## Your goal
Return the lines below in which the string "Dashboards" occurs.

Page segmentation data
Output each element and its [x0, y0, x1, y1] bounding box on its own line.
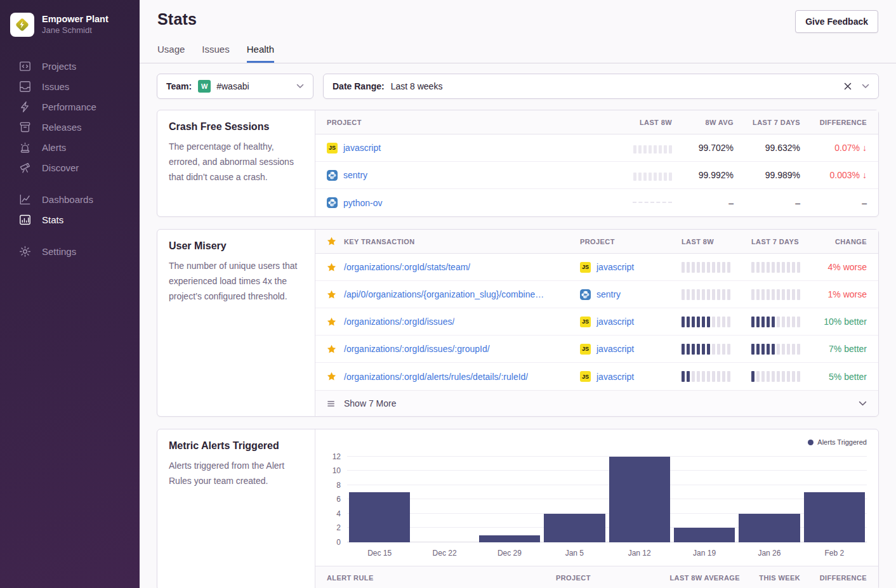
- sparkline-bar: [697, 371, 700, 382]
- y-tick-label: 0: [336, 538, 341, 547]
- sidebar-item-settings[interactable]: Settings: [0, 241, 140, 261]
- sparkline-bar: [707, 317, 710, 327]
- sparkline-bar: [722, 317, 725, 327]
- transaction-link[interactable]: /organizations/:orgId/issues/: [344, 317, 454, 327]
- sparkline-bar: [761, 262, 765, 273]
- sidebar-item-projects[interactable]: Projects: [0, 56, 140, 76]
- panel-description: Alerts triggered from the Alert Rules yo…: [169, 458, 303, 488]
- plot-area: [347, 447, 867, 542]
- sparkline-bar: [702, 262, 705, 273]
- project-link[interactable]: javascript: [596, 372, 634, 382]
- sidebar-item-issues[interactable]: Issues: [0, 76, 140, 96]
- sparkline-bar: [722, 371, 725, 382]
- sparkline-bar: [777, 344, 780, 355]
- sparkline-bar: [638, 173, 642, 181]
- sparkline-bar: [697, 344, 700, 355]
- sidebar-item-releases[interactable]: Releases: [0, 117, 140, 137]
- crash-free-sessions-panel: Crash Free Sessions The percentage of he…: [157, 110, 879, 217]
- project-link[interactable]: python-ov: [343, 198, 382, 208]
- sparkline-bar: [682, 289, 685, 300]
- sparkline-bar: [682, 317, 685, 327]
- sparkline-bar: [727, 262, 730, 273]
- sparkline-bar: [782, 262, 785, 273]
- last-7d-cell: [751, 344, 821, 355]
- x-tick-label: Dec 22: [412, 549, 477, 558]
- sidebar-item-discover[interactable]: Discover: [0, 157, 140, 178]
- change-value: 1% worse: [821, 289, 867, 299]
- table-row: /organizations/:orgId/issues/:groupId/JS…: [315, 336, 878, 363]
- transaction-link[interactable]: /organizations/:orgId/alerts/rules/detai…: [344, 372, 528, 382]
- bar-slot: [412, 447, 477, 542]
- sparkline-bar: [692, 262, 695, 273]
- sparkline-bar: [756, 371, 760, 382]
- sparkline-bar: [664, 173, 667, 181]
- project-link[interactable]: javascript: [596, 317, 634, 327]
- transaction-link[interactable]: /api/0/organizations/{organization_slug}…: [344, 289, 544, 299]
- project-link[interactable]: javascript: [596, 262, 634, 272]
- sparkline-bar: [751, 317, 754, 327]
- org-switcher[interactable]: Empower Plant Jane Schmidt: [0, 13, 140, 37]
- bar: [674, 528, 735, 542]
- column-header: LAST 7 DAYS: [751, 238, 821, 245]
- date-range-value: Last 8 weeks: [391, 81, 443, 91]
- sparkline-bar: [717, 317, 720, 327]
- last7-value: 99.989%: [734, 170, 800, 180]
- dashed-trend-line: [633, 202, 672, 203]
- sparkline-bar: [707, 344, 710, 355]
- date-range-filter[interactable]: Date Range: Last 8 weeks: [323, 74, 879, 99]
- project-link[interactable]: sentry: [596, 289, 621, 299]
- sidebar-item-dashboards[interactable]: Dashboards: [0, 189, 140, 209]
- project-cell: JSjavascript: [580, 262, 682, 273]
- x-tick-label: Jan 12: [607, 549, 672, 558]
- last7-value: 99.632%: [734, 143, 800, 153]
- sparkline-bar: [772, 289, 775, 300]
- bar-slot: [802, 447, 867, 542]
- sidebar-item-label: Dashboards: [42, 194, 93, 205]
- avg-value: 99.992%: [672, 170, 734, 180]
- project-link[interactable]: sentry: [343, 170, 367, 180]
- sidebar-item-alerts[interactable]: Alerts: [0, 137, 140, 157]
- tab-issues[interactable]: Issues: [202, 44, 229, 63]
- project-link[interactable]: javascript: [343, 143, 381, 153]
- table-header: PROJECTLAST 8W8W AVGLAST 7 DAYSDIFFERENC…: [315, 110, 878, 134]
- transaction-link[interactable]: /organizations/:orgId/issues/:groupId/: [344, 344, 490, 354]
- project-cell: python-ov: [327, 197, 596, 208]
- project-link[interactable]: javascript: [596, 344, 634, 354]
- sparkline-bar: [697, 317, 700, 327]
- column-header: DIFFERENCE: [800, 119, 867, 126]
- last7-value: –: [734, 198, 800, 208]
- team-filter[interactable]: Team: W #wasabi: [157, 74, 313, 99]
- last-8w-cell: [682, 262, 751, 273]
- sparkline: [751, 344, 800, 355]
- transaction-link[interactable]: /organizations/:orgId/stats/team/: [344, 262, 470, 272]
- show-more-label: Show 7 More: [344, 398, 396, 408]
- sidebar-item-stats[interactable]: Stats: [0, 209, 140, 230]
- trend-cell: [596, 202, 672, 204]
- sparkline-bar: [687, 344, 690, 355]
- sidebar-item-label: Releases: [42, 122, 82, 133]
- sparkline-bar: [787, 371, 790, 382]
- sidebar-item-performance[interactable]: Performance: [0, 96, 140, 117]
- give-feedback-button[interactable]: Give Feedback: [795, 10, 878, 33]
- sparkline-bar: [792, 262, 795, 273]
- bar-series: [347, 447, 867, 542]
- sparkline-bar: [797, 371, 800, 382]
- close-icon[interactable]: [844, 82, 852, 90]
- show-more-button[interactable]: Show 7 More: [315, 390, 878, 416]
- sparkline-bar: [751, 344, 754, 355]
- y-tick-label: 2: [336, 523, 341, 532]
- last-8w-cell: [682, 317, 751, 327]
- javascript-platform-icon: JS: [580, 371, 591, 382]
- sparkline: [682, 289, 730, 300]
- chevron-down-icon[interactable]: [862, 84, 869, 89]
- key-transaction-cell: /organizations/:orgId/issues/:groupId/: [327, 344, 580, 354]
- table-row: JSjavascript99.702%99.632%0.07%↓: [315, 134, 878, 162]
- settings-icon: [19, 245, 31, 258]
- tab-usage[interactable]: Usage: [157, 44, 185, 63]
- legend-item[interactable]: Alerts Triggered: [808, 438, 867, 446]
- sparkline-bar: [782, 371, 785, 382]
- tab-health[interactable]: Health: [247, 44, 274, 63]
- sparkline-bar: [712, 344, 715, 355]
- page-title: Stats: [157, 10, 197, 29]
- sparkline-bar: [687, 262, 690, 273]
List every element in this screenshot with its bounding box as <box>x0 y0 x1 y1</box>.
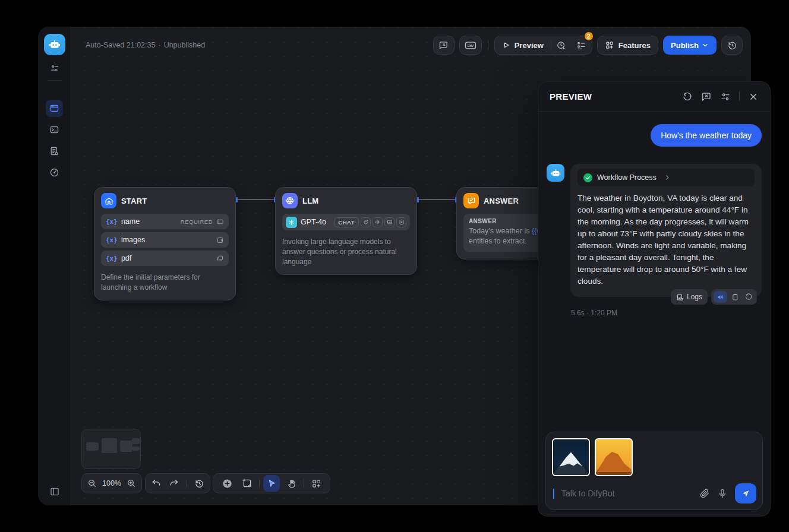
field-name: pdf <box>121 254 131 262</box>
node-start[interactable]: START {x} name REQUIRED {x} images <box>94 187 236 300</box>
openai-icon <box>286 217 297 228</box>
home-icon <box>101 193 116 208</box>
audio-capability-icon <box>373 217 383 227</box>
node-llm[interactable]: LLM GPT-4o CHAT <box>275 187 417 275</box>
publish-button[interactable]: Publish <box>663 36 717 55</box>
field-row-images[interactable]: {x} images <box>101 232 229 248</box>
model-row[interactable]: GPT-4o CHAT <box>282 214 410 230</box>
minimap[interactable] <box>81 429 141 469</box>
text-input-icon <box>216 218 224 226</box>
add-node-button[interactable] <box>219 475 235 492</box>
logs-document-icon <box>49 146 59 156</box>
features-label: Features <box>618 41 651 50</box>
autosave-status: Auto-Saved 21:02:35 · Unpublished <box>86 41 205 49</box>
tool-controls <box>213 473 330 493</box>
node-start-header: START <box>101 193 229 208</box>
controls-divider <box>259 479 260 487</box>
message-meta: 5.6s · 1:20 PM <box>571 309 762 317</box>
window-icon <box>49 103 59 113</box>
node-start-title: START <box>121 197 147 205</box>
model-capabilities: CHAT <box>334 217 406 227</box>
gauge-icon <box>49 167 59 178</box>
attached-images <box>552 438 756 476</box>
send-button[interactable] <box>735 483 756 504</box>
version-history-button[interactable] <box>721 36 743 55</box>
zoom-in-button[interactable] <box>127 479 136 488</box>
history-icon <box>727 40 737 50</box>
app-logo[interactable] <box>44 34 65 55</box>
field-row-name[interactable]: {x} name REQUIRED <box>101 214 229 229</box>
node-start-description: Define the initial parameters for launch… <box>101 273 229 293</box>
checklist-button[interactable]: 2 <box>572 36 592 54</box>
attach-file-button[interactable] <box>699 488 710 499</box>
env-button[interactable]: ENV <box>459 36 482 55</box>
sidebar-item-logs[interactable] <box>46 142 63 160</box>
model-name: GPT-4o <box>301 218 326 226</box>
preview-settings-icon[interactable] <box>717 88 734 105</box>
sidebar-item-orchestrate[interactable] <box>46 100 63 117</box>
env-icon: ENV <box>465 40 476 50</box>
speaker-button[interactable] <box>714 291 727 303</box>
header-divider <box>739 92 740 101</box>
clear-debug-button[interactable] <box>433 36 455 55</box>
chevron-down-icon <box>702 42 709 49</box>
hand-mode-button[interactable] <box>283 475 300 492</box>
zoom-out-button[interactable] <box>87 479 97 488</box>
user-message-bubble: How's the weather today <box>651 124 762 147</box>
workflow-process-toggle[interactable]: Workflow Process <box>577 169 755 186</box>
autosave-text: Auto-Saved 21:02:35 <box>86 41 155 49</box>
redo-button[interactable] <box>169 478 179 489</box>
node-llm-description: Invoking large language models to answer… <box>282 237 410 267</box>
workflow-process-label: Workflow Process <box>597 173 657 182</box>
logs-button[interactable]: Logs <box>671 289 708 305</box>
play-icon <box>502 41 510 49</box>
change-history-button[interactable] <box>194 479 204 489</box>
sidebar-divider <box>48 80 62 81</box>
bot-message-row: Workflow Process The weather in Boydton,… <box>547 164 762 297</box>
copy-button[interactable] <box>729 291 741 303</box>
screen: Auto-Saved 21:02:35 · Unpublished ENV <box>0 0 789 532</box>
pointer-mode-button[interactable] <box>263 475 280 492</box>
organize-nodes-button[interactable] <box>308 475 324 492</box>
controls-divider <box>187 479 187 487</box>
preview-panel: PREVIEW How's the weather today <box>538 81 771 517</box>
llm-icon <box>282 193 298 208</box>
close-preview-button[interactable] <box>745 88 762 105</box>
logs-label: Logs <box>687 293 702 301</box>
features-button[interactable]: Features <box>597 36 658 55</box>
attachment-thumbnail-sunset[interactable] <box>595 438 633 476</box>
add-note-button[interactable] <box>239 475 255 492</box>
voice-input-button[interactable] <box>717 488 728 499</box>
preview-title: PREVIEW <box>550 91 592 102</box>
regenerate-button[interactable] <box>743 291 755 303</box>
node-llm-header: LLM <box>282 193 410 208</box>
sidebar-item-monitoring[interactable] <box>46 164 63 181</box>
workflow-settings-icon[interactable] <box>50 64 59 73</box>
edge-start-llm <box>236 199 275 200</box>
collapse-sidebar-icon[interactable] <box>49 486 60 497</box>
attachment-thumbnail-mountain[interactable] <box>552 438 590 476</box>
run-history-button[interactable] <box>551 36 572 54</box>
new-chat-icon[interactable] <box>698 88 715 105</box>
chat-input-row <box>552 483 756 504</box>
chat-clear-icon <box>438 40 449 50</box>
variable-token: {x} <box>106 236 118 244</box>
publish-status: Unpublished <box>164 41 206 49</box>
sidebar-item-terminal[interactable] <box>46 121 63 138</box>
edge-llm-answer <box>418 199 456 200</box>
checklist-icon <box>576 40 586 50</box>
preview-label: Preview <box>515 41 544 50</box>
undo-button[interactable] <box>151 478 162 489</box>
vision-capability-icon <box>361 217 371 227</box>
restart-conversation-button[interactable] <box>679 88 696 105</box>
preview-button[interactable]: Preview <box>495 41 551 50</box>
action-icon-group <box>711 289 757 305</box>
chat-input[interactable] <box>561 489 692 498</box>
svg-text:ENV: ENV <box>467 43 474 47</box>
field-row-pdf[interactable]: {x} pdf <box>101 251 229 266</box>
file-field-icon <box>216 255 224 262</box>
node-llm-title: LLM <box>302 197 318 205</box>
variable-token: {x} <box>106 255 118 262</box>
zoom-level[interactable]: 100% <box>102 479 121 487</box>
variable-token: {x} <box>106 218 118 226</box>
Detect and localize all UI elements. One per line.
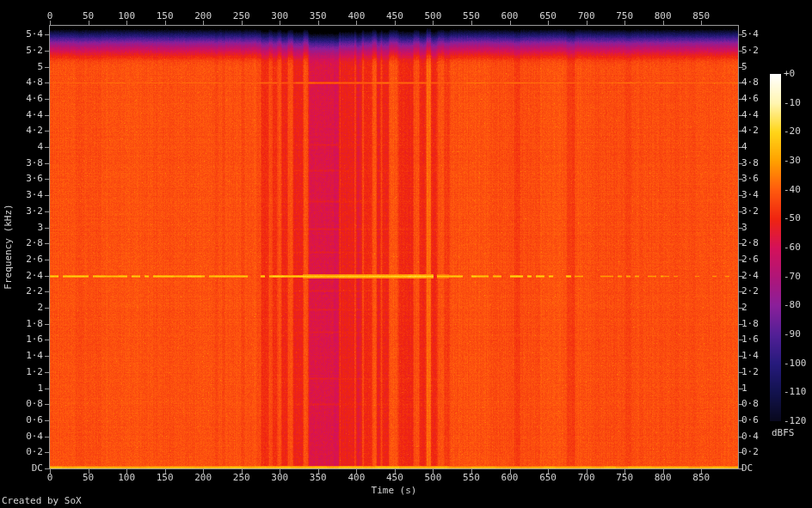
x-tick-label-top: 800: [644, 10, 682, 21]
x-tick-label-top: 150: [146, 10, 184, 21]
colorbar-tick-label: -100: [784, 358, 807, 369]
y-tick-label-right: 3·8: [741, 157, 759, 168]
y-tick-label-left: 4·4: [9, 109, 43, 120]
y-tick-label-right: 0·8: [741, 398, 759, 409]
x-tick-label-bottom: 50: [70, 472, 108, 483]
x-tick-label-top: 400: [337, 10, 375, 21]
y-tick-label-left: 4·2: [9, 125, 43, 136]
y-tick-label-left: 2·4: [9, 270, 43, 281]
x-tick-label-bottom: 450: [376, 472, 414, 483]
x-tick-label-top: 600: [491, 10, 529, 21]
y-tick-label-right: 2·2: [741, 285, 759, 297]
y-tick-label-right: 3: [741, 222, 747, 233]
y-tick-label-left: 2·6: [9, 254, 43, 265]
x-tick-label-top: 200: [184, 10, 222, 21]
colorbar-tick-label: -70: [784, 271, 801, 282]
y-tick-label-right: 2·4: [741, 270, 759, 281]
y-tick-label-left: 1·4: [9, 350, 43, 361]
x-tick-label-bottom: 100: [108, 472, 145, 483]
colorbar-tick-label: -110: [784, 386, 807, 397]
y-tick-label-left: DC: [9, 462, 43, 474]
x-axis-title: Time (s): [372, 485, 417, 496]
y-tick-label-left: 0·6: [9, 414, 43, 425]
x-tick-label-bottom: 650: [529, 472, 567, 483]
y-tick-label-left: 3·2: [9, 205, 43, 217]
x-tick-label-top: 700: [568, 10, 606, 21]
colorbar-tick-label: -90: [784, 328, 801, 340]
x-tick-label-bottom: 400: [337, 472, 375, 483]
y-tick-label-left: 2·8: [9, 237, 43, 248]
y-tick-label-right: 1·2: [741, 366, 759, 377]
sox-spectrogram-window: 0050501001001501502002002502503003003503…: [0, 0, 812, 508]
y-tick-label-left: 0·8: [9, 398, 43, 409]
y-tick-label-left: 3·6: [9, 173, 43, 184]
y-tick-label-left: 4·6: [9, 93, 43, 104]
x-tick-label-top: 550: [452, 10, 490, 21]
x-tick-label-top: 750: [606, 10, 643, 21]
x-tick-label-bottom: 700: [568, 472, 606, 483]
colorbar-tick-label: -80: [784, 299, 801, 310]
x-tick-label-top: 450: [376, 10, 414, 21]
x-tick-label-bottom: 750: [606, 472, 643, 483]
y-tick-label-left: 1·6: [9, 334, 43, 345]
y-tick-label-left: 3·8: [9, 157, 43, 168]
x-tick-label-top: 350: [299, 10, 337, 21]
y-tick-label-right: 0·4: [741, 431, 759, 442]
y-tick-label-right: 3·6: [741, 173, 759, 184]
colorbar-tick-label: -10: [784, 97, 801, 108]
x-tick-label-top: 300: [261, 10, 298, 21]
y-tick-label-left: 3: [9, 222, 43, 233]
y-tick-label-right: 2: [741, 302, 747, 313]
colorbar-tick-label: -50: [784, 212, 801, 223]
y-tick-label-left: 1·2: [9, 366, 43, 377]
colorbar-unit-label: dBFS: [772, 427, 795, 438]
y-tick-label-right: 4·4: [741, 109, 759, 120]
y-tick-label-right: 1: [741, 383, 747, 394]
y-tick-label-left: 5·2: [9, 45, 43, 56]
y-tick-label-left: 3·4: [9, 189, 43, 200]
credit-text: Created by SoX: [2, 495, 82, 506]
y-tick-label-right: 3·4: [741, 189, 759, 200]
y-tick-label-left: 2·2: [9, 285, 43, 297]
x-tick-label-bottom: 600: [491, 472, 529, 483]
x-tick-label-bottom: 550: [452, 472, 490, 483]
colorbar-tick-label: -40: [784, 184, 801, 195]
y-tick-label-left: 5·4: [9, 28, 43, 40]
x-tick-label-bottom: 800: [644, 472, 682, 483]
y-tick-label-right: 5·4: [741, 28, 759, 40]
x-tick-label-bottom: 200: [184, 472, 222, 483]
y-tick-label-right: 3·2: [741, 205, 759, 217]
colorbar-tick-label: -20: [784, 125, 801, 137]
y-tick-label-left: 4: [9, 141, 43, 152]
y-tick-label-left: 5: [9, 61, 43, 72]
x-tick-label-bottom: 300: [261, 472, 298, 483]
y-tick-label-right: 1·4: [741, 350, 759, 361]
y-tick-label-right: 0·6: [741, 414, 759, 425]
colorbar-tick-label: -60: [784, 242, 801, 253]
x-tick-label-bottom: 500: [414, 472, 452, 483]
x-tick-label-bottom: 350: [299, 472, 337, 483]
x-tick-label-top: 100: [108, 10, 145, 21]
y-tick-label-right: 2·6: [741, 254, 759, 265]
colorbar-tick-label: -120: [784, 415, 807, 426]
x-tick-label-bottom: 850: [682, 472, 720, 483]
y-tick-label-left: 0·4: [9, 431, 43, 442]
y-tick-label-right: 4·8: [741, 77, 759, 88]
y-tick-label-right: 2·8: [741, 237, 759, 248]
y-tick-label-left: 1·8: [9, 318, 43, 329]
x-tick-label-top: 500: [414, 10, 452, 21]
y-tick-label-left: 2: [9, 302, 43, 313]
x-tick-label-top: 650: [529, 10, 567, 21]
colorbar-tick-label: -30: [784, 155, 801, 166]
x-tick-label-top: 50: [70, 10, 108, 21]
y-tick-label-left: 4·8: [9, 77, 43, 88]
spectrogram-canvas: [0, 0, 812, 508]
x-tick-label-top: 250: [223, 10, 261, 21]
x-tick-label-top: 850: [682, 10, 720, 21]
x-tick-label-bottom: 150: [146, 472, 184, 483]
y-tick-label-right: 4·6: [741, 93, 759, 104]
y-tick-label-right: 0·2: [741, 446, 759, 457]
y-tick-label-right: 5·2: [741, 45, 759, 56]
y-tick-label-right: 5: [741, 61, 747, 72]
x-tick-label-bottom: 250: [223, 472, 261, 483]
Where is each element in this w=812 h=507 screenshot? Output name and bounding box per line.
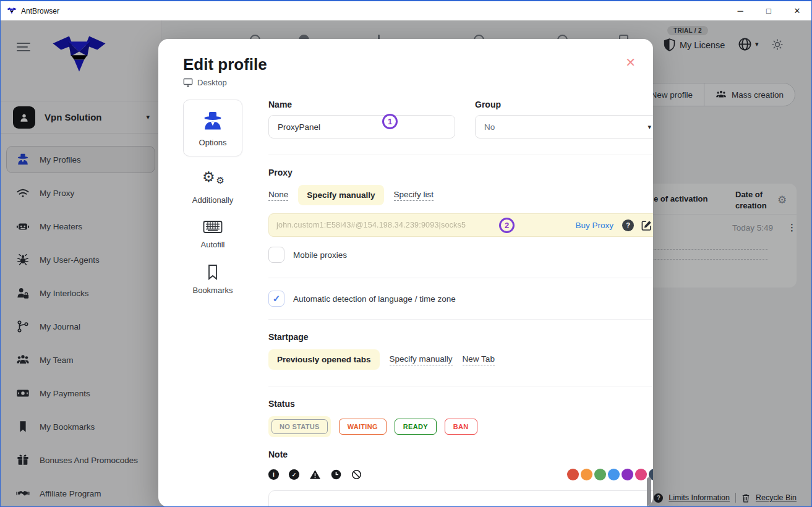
spy-icon [202, 110, 224, 132]
close-window-icon[interactable]: ✕ [783, 1, 811, 20]
keyboard-icon [203, 219, 223, 234]
color-swatch[interactable] [581, 469, 592, 480]
startpage-tab-previous[interactable]: Previously opened tabs [268, 349, 380, 370]
group-value: No [484, 122, 495, 132]
proxy-tab-specify-list[interactable]: Specify list [394, 190, 434, 201]
edit-profile-modal: ✕ Edit profile Desktop Options [158, 39, 653, 507]
mobile-proxies-checkbox[interactable] [268, 247, 284, 263]
proxy-label: Proxy [268, 168, 653, 177]
status-ready-button[interactable]: READY [395, 419, 437, 435]
startpage-tab-specify-manually[interactable]: Specify manually [390, 354, 453, 365]
tab-options[interactable]: Options [183, 100, 242, 156]
help-icon[interactable]: ? [622, 219, 634, 231]
modal-scrollbar[interactable] [647, 477, 651, 507]
minimize-icon[interactable]: ─ [726, 1, 754, 20]
profile-type-label: Desktop [197, 78, 227, 87]
proxy-tab-specify-manually[interactable]: Specify manually [298, 185, 383, 205]
note-label: Note [268, 449, 653, 459]
tab-label: Autofill [200, 240, 224, 249]
mobile-proxies-label: Mobile proxies [293, 250, 347, 260]
proxy-value: john.custom1:E58i43#@154.198.34.239:9093… [276, 221, 575, 229]
color-swatch[interactable] [622, 469, 633, 480]
group-select[interactable]: No ▾ [475, 115, 653, 138]
tab-additionally[interactable]: ⚙⚙ Additionally [183, 171, 242, 205]
note-color-palette [567, 469, 653, 480]
color-swatch[interactable] [594, 469, 606, 480]
note-check-icon[interactable]: ✓ [289, 469, 299, 480]
tab-bookmarks[interactable]: Bookmarks [183, 264, 242, 295]
app-logo-icon [7, 7, 17, 15]
modal-close-icon[interactable]: ✕ [625, 55, 636, 70]
step-2-badge: 2 [499, 218, 515, 233]
note-textarea[interactable] [268, 490, 653, 507]
startpage-label: Startpage [268, 332, 653, 342]
maximize-icon[interactable]: □ [754, 1, 783, 20]
note-clock-icon[interactable] [331, 469, 341, 480]
status-ban-button[interactable]: BAN [445, 419, 477, 435]
tab-label: Options [199, 138, 227, 147]
status-label: Status [268, 399, 653, 409]
note-info-icon[interactable]: i [268, 469, 279, 480]
name-label: Name [268, 100, 455, 109]
color-swatch[interactable] [567, 469, 579, 480]
chevron-down-icon: ▾ [647, 123, 651, 131]
auto-detect-checkbox[interactable]: ✓ [268, 291, 284, 307]
modal-title: Edit profile [183, 55, 628, 74]
bookmark-outline-icon [205, 264, 220, 280]
status-waiting-button[interactable]: WAITING [339, 419, 387, 435]
app-window: AntBrowser ─ □ ✕ [0, 0, 812, 507]
tab-label: Bookmarks [192, 286, 233, 295]
status-no-status-button[interactable]: NO STATUS [268, 416, 331, 437]
note-warning-icon[interactable] [309, 469, 321, 480]
tab-label: Additionally [192, 195, 234, 205]
color-swatch[interactable] [608, 469, 620, 480]
auto-detect-label: Automatic detection of language / time z… [293, 294, 456, 304]
edit-icon[interactable] [641, 219, 652, 231]
modal-tabs: Options ⚙⚙ Additionally Autofill [183, 100, 242, 507]
startpage-tab-new-tab[interactable]: New Tab [463, 354, 495, 365]
tab-autofill[interactable]: Autofill [183, 219, 242, 249]
proxy-input[interactable]: john.custom1:E58i43#@154.198.34.239:9093… [268, 213, 653, 237]
note-ban-icon[interactable] [351, 469, 362, 480]
monitor-icon [183, 78, 193, 87]
titlebar: AntBrowser ─ □ ✕ [1, 1, 811, 20]
color-swatch[interactable] [635, 469, 647, 480]
proxy-tab-none[interactable]: None [268, 190, 288, 201]
name-input[interactable] [268, 115, 455, 138]
buy-proxy-link[interactable]: Buy Proxy [575, 221, 613, 230]
gears-icon: ⚙⚙ [202, 171, 223, 190]
app-title: AntBrowser [21, 7, 59, 15]
group-label: Group [475, 100, 653, 109]
step-1-badge: 1 [382, 114, 398, 129]
status-label-no-status: NO STATUS [271, 419, 328, 434]
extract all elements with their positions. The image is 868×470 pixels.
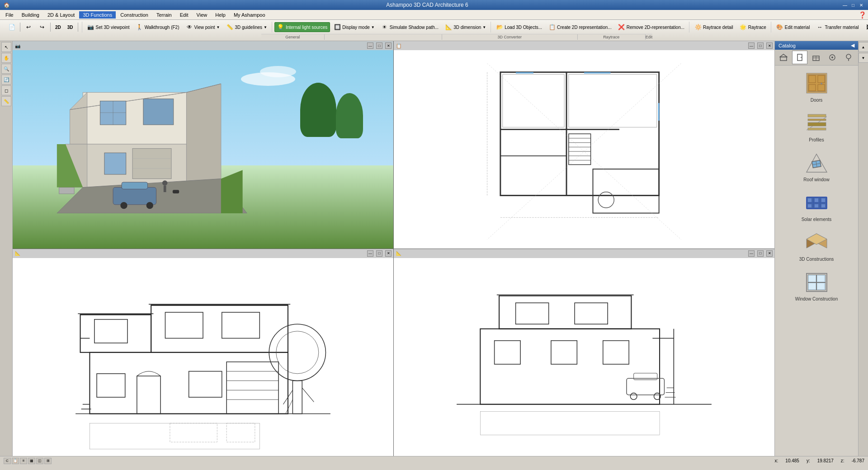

## Exercise result
- sidebar-item-dashboards[interactable]: Dashboards: [0, 189, 140, 209]
- sidebar-item-label: Dashboards: [42, 194, 93, 205]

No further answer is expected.